Venezuela announced on Wednesday the start of a comprehensive debt-restructuring process covering both sovereign liabilities and obligations linked to the state oil company. The economics and finance ministry said the objective is to "put the economy at the service of the Venezuelan people and free the country from the burden of accumulated debt."
The ministry argued the country had demonstrated solvency in prior years and had fulfilled international obligations, but that its ability to meet commitments was obstructed by financial sanctions imposed from 2017 onward. "This capacity and willingness to meet our financial commitments was impeded from 2017 onward as a result of financial sanctions," the government statement said.
Officials highlighted the social and economic consequences of restricted access to financing, saying the economy "lost the capacity to invest in health, electricity, water, education, infrastructure, productive recovery, and the well-being of its population." The restructuring process, they added, is intended to secure substantial debt relief for the state and its citizens.
The announcement follows a change in the international stance toward the Venezuelan government earlier this year, when U.S. sanctions were eased. The chronology outlined in the government's statement references sanctions first imposed in 2017 under President Donald Trump as measures to limit the Maduro administration's access to capital.
The government statement also recounted a sequence of events in January that it described as the capture of President Nicolás Maduro by U.S. troops and his subsequent transfer to the United States, where he was reportedly indicted on narco-terrorism conspiracy and other charges together with his wife Cilia Flores. It said that under an interim president, Delcy Rodriguez, bilateral relations have improved and that in April the Trump administration lifted sanctions on Rodriguez's government. The statement further reported that earlier this year the U.S. indicated Venezuela would ship sanctioned oil to the United States to be sold at market rates with proceeds controlled by the White House.
Venezuela's oil endowments were noted in the announcement. The country holds the largest proven oil reserves in the world at 303 billion barrels, representing 17% of global reserves, according to the U.S. Energy Information Administration, the statement said.
International financial institutions have also shifted their level of engagement. The government said the International Monetary Fund and the World Bank resumed dealings with Venezuela last month, enabling a full IMF assessment of the Venezuelan economy for the first time in approximately 20 years. The statement noted that those organizations had paused dealings with Venezuela in 2019 over government recognition issues.
Market signals cited by officials include a rise in the value of Venezuelan government bonds since what the statement described as the deposition of Maduro in January. The government characterized these developments as opening a window to reorganize debt and secure relief for the population.

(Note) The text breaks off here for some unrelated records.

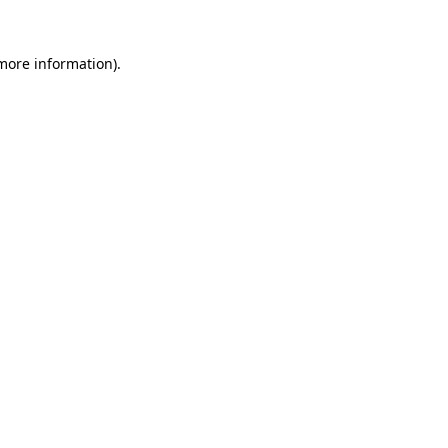
 more information)
.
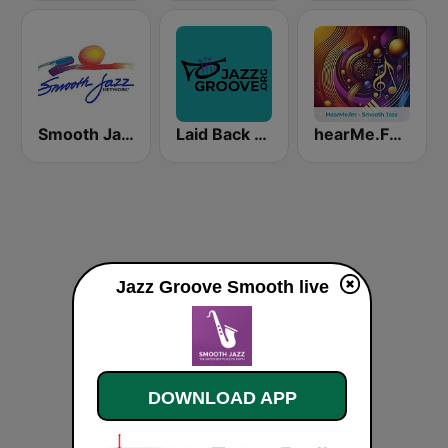
Smooth Jazz Network
Laid Back Jazz
hearMe.FM Smooth Jazz
Jazz Groove Smooth live
DOWNLOAD APP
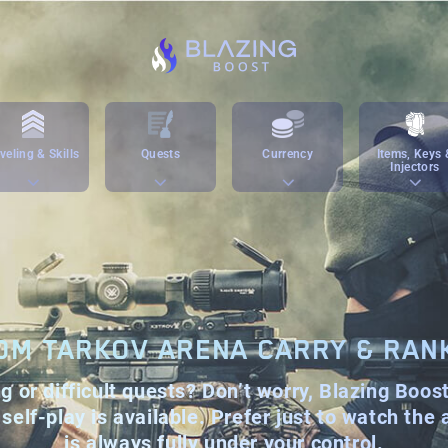
veling & Skills
Quests
Currency
Items, Keys 
Injectors
OM TARKOV ARENA CARRY & RAN
 or difficult quests? Don’t worry, Blazing Boos
self-play is available. Prefer just to watch the
is always fully under your control.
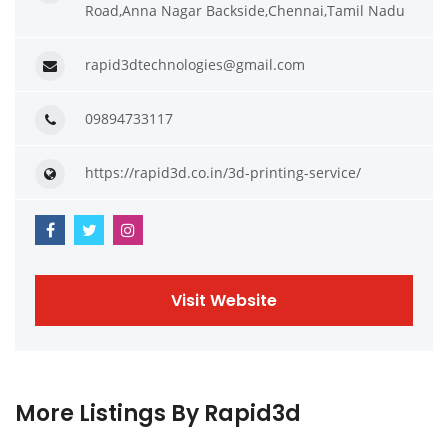
Road,Anna Nagar Backside,Chennai,Tamil Nadu
rapid3dtechnologies@gmail.com
09894733117
https://rapid3d.co.in/3d-printing-service/
Visit Website
More Listings By Rapid3d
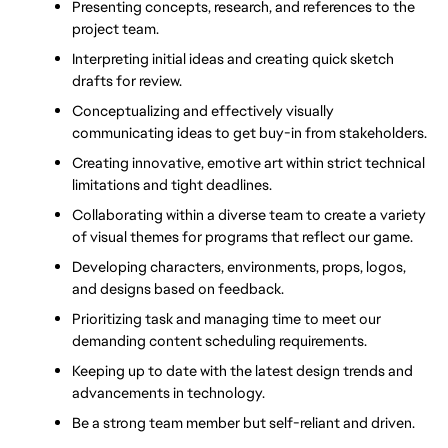
Presenting concepts, research, and references to the 
project team.
Interpreting initial ideas and creating quick sketch 
drafts for review.
Conceptualizing and effectively visually 
communicating ideas to get buy-in from stakeholders.
Creating innovative, emotive art within strict technical 
limitations and tight deadlines.
Collaborating within a diverse team to create a variety 
of visual themes for programs that reflect our game.
Developing characters, environments, props, logos, 
and designs based on feedback.
Prioritizing task and managing time to meet our 
demanding content scheduling requirements.
Keeping up to date with the latest design trends and 
advancements in technology.
Be a strong team member but self-reliant and driven.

Officials framed the debt-restructuring effort as a step toward restoring normal access to international financing and redirecting resources to address public needs and investment backlogs. Beyond the immediate financial mechanics, the government emphasized the social aims of the process and said it intended to negotiate terms that would alleviate the accumulated burden of debt on the economy and citizens.
Key points
- Venezuela has begun a comprehensive restructuring of sovereign and state oil company debt after U.S. sanctions were eased earlier this year.
- The finance ministry said the process aims to free resources for public investment in health, utilities, education, infrastructure and productive recovery.
- The IMF and the World Bank resumed dealings with Venezuela, enabling a full IMF assessment for the first time in about 20 years; Venezuelan government bonds have gained value since the events described as Maduro's deposition in January.
Risks and uncertainties
- Negotiations over sovereign and state oil company debt may be complex and protracted, creating uncertainty for bondholders and domestic financing - impact on financial markets and oil sector funding.
- The durability of improved international relations and removal of sanctions is uncertain; any reversal could affect access to financing and planned restructuring outcomes - impact on international lenders and investors.
- Details of restructuring terms and the degree of debt relief achievable have not been specified, leaving outcomes for public spending and economic recovery unclear - impact on public services and domestic investment.